My British Literature professor posed this question to our class during my freshman year. It felt like a taunt. Most of the students were there to fulfill a requirement, not consider their nascent role on our blue marble.

“Blue marble.” I stole that. It’s a line from Simon Armitage, my favorite poet I studied in undergrad. His words read like a scrapbook of moments — each one intimate and strikingly unique.  

After our professor asked that question, I shifted in my desk, staring at the blank paper before me. I considered my “quest” until that point to be a scrapbook of moments. Bits of poetry, algebra, trips to the grocery store and whatever else, composed who I was. For me, “quest” was synonymous with “journey” rather than defined as some lofty “quest” I aspired to achieve.

Plus, I felt so coincidental. I was not sure I could have a quest, and even if I did have one, I was not sure that it would be worth mentioning.

Or at least that was something that I told myself, not something that I believed. Actually, considering my “quest” was a fun glimmer of hope roiling the cold, still waters of reality.

“Do I dare disturb the universe?” – “The Love Song of J. Alfred Prufrock,” T.S. Eliot.

What if I was made for something? What if there was a grand adventure waiting for me and I could be like the dozens of novel protagonists I admired?

“And out of the void, slowly but slowly it / came: the pulsing starfish of a child’s hand, swimming / and swimming and coming to settle on my upturned / palm.” – “I will be there to love and comfort you,” Simon Armitage.

Time to answer the question was running out. I take my classroom duties seriously; I needed to participate. I needed to come up with a response to our professor’s ridiculous supposition that we all had a quest and that we knew what that quest was.

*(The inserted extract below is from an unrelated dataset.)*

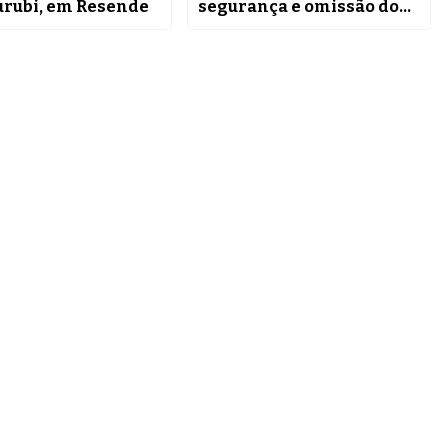
urubi, em Resende
segurança e omissão do
sindicato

So I wrote an upsettingly general answer: truth. My quest was to find truth. Sure, good enough.

Looking back, it’s funny how accurate my answer came to be.

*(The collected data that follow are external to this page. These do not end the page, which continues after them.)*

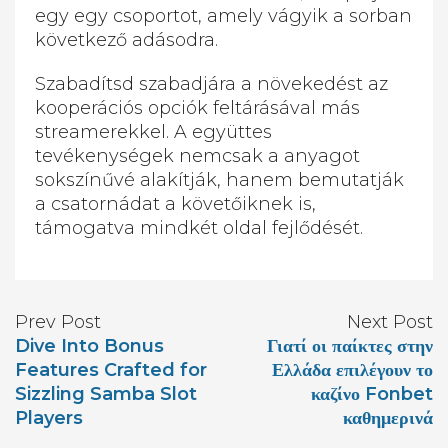
egy egy csoportot, amely vágyik a sorban
következő adásodra.
Szabadítsd szabadjára a növekedést az
kooperációs opciók feltárásával más
streamerekkel. A együttes
tevékenységek nemcsak a anyagot
sokszínűvé alakítják, hanem bemutatják
a csatornádat a követőiknek is,
támogatva mindkét oldal fejlődését.
Prev Post
Next Post
Dive Into Bonus
Γιατί οι παίκτες στην
Features Crafted for
Ελλάδα επιλέγουν το
Sizzling Samba Slot
καζίνο Fonbet
Players
καθημερινά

At the time, I was just getting involved with The Carroll News and journalism. I knew squat about politics and bluffed my way through conversations about current events. Yet, I signed up for journalism courses and kept writing. It was like I was driving a car with low fuel and no destination in sight.

Soon, I was attending mayoral debates, reading newspapers regularly and covering campus news. I became obsessed with the power and necessity of truth, and my sense of justice skyrocketed. Though we are a small paper with a small staff, our words mattered in the little moments when people read them, when students pointed to their name in print or I saw a copy of the paper taped to an office door. I felt a deep urge to push The Carroll News to be the best it could be while I was there, even if my time was fleeting.

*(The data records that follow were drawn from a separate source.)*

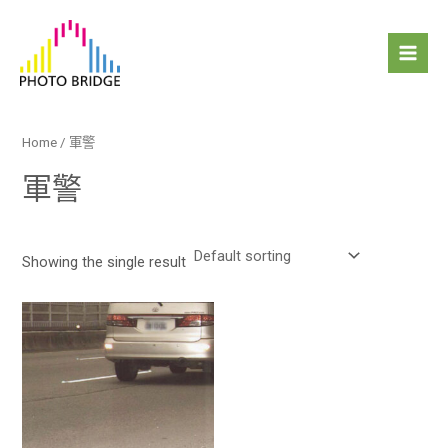
跳
Mai
至
Men
主
要
內
容
Home
/ 軍警
軍警
Showing the single result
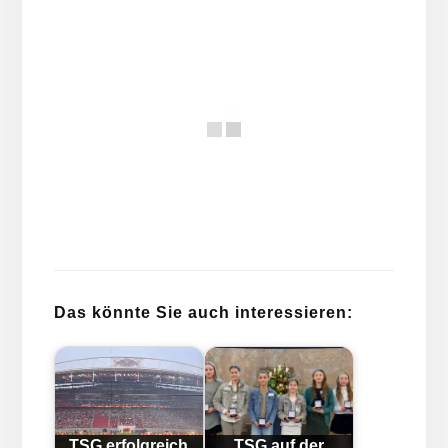
Das könnte Sie auch interessieren:
TSG erfolgreich
TSG auf der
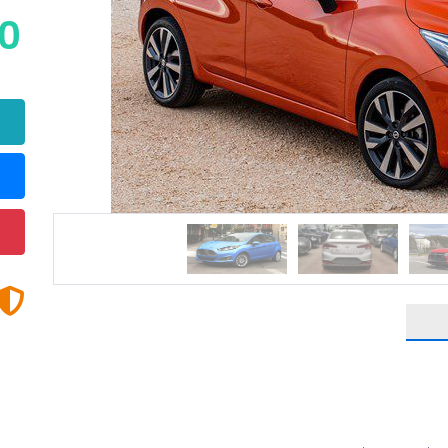
 $
Next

“Good men, the last wave by, crying how bright / Their frail deeds might have danced in a green bay, / Rage, rage against the dying of the light.” “Do not Go Gentle into that Good Night,” Dylan Thomas.

I imagined myself on a quest for truth, not just truth in reporting, but truth in human nature. I used my reporter’s toolkit to go into the world and build a shack from the scraps of truth I found. I learned that it’s okay — not great, but okay — to be wrong if you make sure to correct it, that productive discussion is only productive if you listen and that the interviewing rule of 20% talking and 80% listening is a pretty good policy in all situations. Our deadlines taught me time management. Our editors showed me what dedication looks like. Our reporting demonstrated that people will stand up for what they believe in even when it’s hard.

“You are gone into what is not fear or joy, but a whirling of sunlight and water and air full of shining dust that takes you, a dream that is not of you but will let you into itself if you love enough and will not, will never let you go.” – “Where You Go When She Sleeps,” T.R. Hummer.  

Though I was ignorant and nervous, the quest my freshman self scribbled down held true. My quest has been and will always be to find truth, whether that truth be about myself or the world. Thankfully, John Carroll and The Carroll News forced me into my quest, and I am so grateful for the flicker of wisdom I gained in these four years.

“There was a horrible pause as we sat there wondering / whether or not to applaud, then the curtains closed.” – “Brief Encounter,” Simon Armitage.